Listed records

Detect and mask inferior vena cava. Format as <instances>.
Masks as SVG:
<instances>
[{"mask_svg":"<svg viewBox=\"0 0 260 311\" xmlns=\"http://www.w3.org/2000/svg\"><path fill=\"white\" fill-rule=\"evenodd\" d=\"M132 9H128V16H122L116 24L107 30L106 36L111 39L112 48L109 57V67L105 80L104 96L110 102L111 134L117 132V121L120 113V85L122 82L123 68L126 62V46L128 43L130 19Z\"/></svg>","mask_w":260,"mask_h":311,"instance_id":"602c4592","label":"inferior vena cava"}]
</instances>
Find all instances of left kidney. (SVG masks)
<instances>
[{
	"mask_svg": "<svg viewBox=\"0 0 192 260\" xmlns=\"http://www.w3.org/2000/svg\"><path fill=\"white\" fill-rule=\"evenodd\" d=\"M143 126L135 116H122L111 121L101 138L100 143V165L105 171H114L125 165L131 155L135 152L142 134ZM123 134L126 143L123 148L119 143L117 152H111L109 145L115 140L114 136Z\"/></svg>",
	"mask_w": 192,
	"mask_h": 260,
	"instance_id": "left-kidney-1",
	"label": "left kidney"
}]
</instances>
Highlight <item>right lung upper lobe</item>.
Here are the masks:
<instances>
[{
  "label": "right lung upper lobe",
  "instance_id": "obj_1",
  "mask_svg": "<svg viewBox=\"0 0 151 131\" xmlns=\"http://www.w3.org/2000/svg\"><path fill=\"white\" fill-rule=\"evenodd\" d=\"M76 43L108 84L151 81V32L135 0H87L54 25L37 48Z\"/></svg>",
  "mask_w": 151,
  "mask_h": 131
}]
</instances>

* * *

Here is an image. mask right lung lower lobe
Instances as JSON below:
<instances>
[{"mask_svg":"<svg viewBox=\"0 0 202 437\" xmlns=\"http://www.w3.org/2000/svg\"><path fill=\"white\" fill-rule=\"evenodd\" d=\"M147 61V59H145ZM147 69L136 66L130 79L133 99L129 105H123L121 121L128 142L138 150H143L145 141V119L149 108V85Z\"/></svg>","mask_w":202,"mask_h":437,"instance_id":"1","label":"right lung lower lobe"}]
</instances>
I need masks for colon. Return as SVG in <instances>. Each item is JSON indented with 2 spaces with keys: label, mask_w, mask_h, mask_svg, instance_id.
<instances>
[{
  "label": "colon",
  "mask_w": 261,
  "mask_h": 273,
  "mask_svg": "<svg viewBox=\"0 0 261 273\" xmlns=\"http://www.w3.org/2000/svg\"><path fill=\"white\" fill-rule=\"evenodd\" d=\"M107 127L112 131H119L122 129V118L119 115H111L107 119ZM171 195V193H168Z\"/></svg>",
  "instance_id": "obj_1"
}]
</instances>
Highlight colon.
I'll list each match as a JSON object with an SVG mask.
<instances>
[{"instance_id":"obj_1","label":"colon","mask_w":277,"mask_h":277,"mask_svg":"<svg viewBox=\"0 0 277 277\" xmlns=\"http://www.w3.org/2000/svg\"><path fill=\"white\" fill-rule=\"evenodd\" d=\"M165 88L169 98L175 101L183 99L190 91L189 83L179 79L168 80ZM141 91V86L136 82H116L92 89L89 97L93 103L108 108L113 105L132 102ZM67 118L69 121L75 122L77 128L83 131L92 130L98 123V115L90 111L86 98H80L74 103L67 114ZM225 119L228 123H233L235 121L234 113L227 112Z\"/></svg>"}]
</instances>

* * *

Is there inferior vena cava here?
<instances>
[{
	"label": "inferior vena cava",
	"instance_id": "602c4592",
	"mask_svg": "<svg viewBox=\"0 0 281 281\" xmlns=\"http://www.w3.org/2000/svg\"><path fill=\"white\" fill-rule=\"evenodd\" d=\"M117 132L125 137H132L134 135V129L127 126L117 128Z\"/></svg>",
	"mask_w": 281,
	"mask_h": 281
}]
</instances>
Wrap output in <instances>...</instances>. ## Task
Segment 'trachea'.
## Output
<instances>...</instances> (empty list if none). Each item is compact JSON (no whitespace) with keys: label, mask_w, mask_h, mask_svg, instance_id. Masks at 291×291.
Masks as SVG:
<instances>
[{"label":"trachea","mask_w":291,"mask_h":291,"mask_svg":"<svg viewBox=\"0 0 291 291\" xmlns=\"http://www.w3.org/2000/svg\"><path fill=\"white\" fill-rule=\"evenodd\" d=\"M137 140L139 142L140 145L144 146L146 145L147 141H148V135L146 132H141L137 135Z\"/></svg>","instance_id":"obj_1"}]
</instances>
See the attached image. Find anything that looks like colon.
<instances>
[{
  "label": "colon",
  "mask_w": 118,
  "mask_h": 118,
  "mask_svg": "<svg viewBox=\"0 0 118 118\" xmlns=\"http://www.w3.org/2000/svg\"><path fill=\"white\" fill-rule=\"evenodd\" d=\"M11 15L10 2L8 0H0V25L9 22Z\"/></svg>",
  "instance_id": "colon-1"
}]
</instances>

What you have to do
Exactly the lines above from the one with "Is there inferior vena cava here?" to the one with "Segment 'trachea'.", both included, are to be quoted; leave the rest out.

Answer to this exercise
Is there inferior vena cava here?
<instances>
[{
	"label": "inferior vena cava",
	"instance_id": "602c4592",
	"mask_svg": "<svg viewBox=\"0 0 281 281\" xmlns=\"http://www.w3.org/2000/svg\"><path fill=\"white\" fill-rule=\"evenodd\" d=\"M117 132L125 137H132L134 135V129L127 126L117 128Z\"/></svg>",
	"mask_w": 281,
	"mask_h": 281
}]
</instances>
Wrap output in <instances>...</instances>. ## Task
Segment 'trachea'.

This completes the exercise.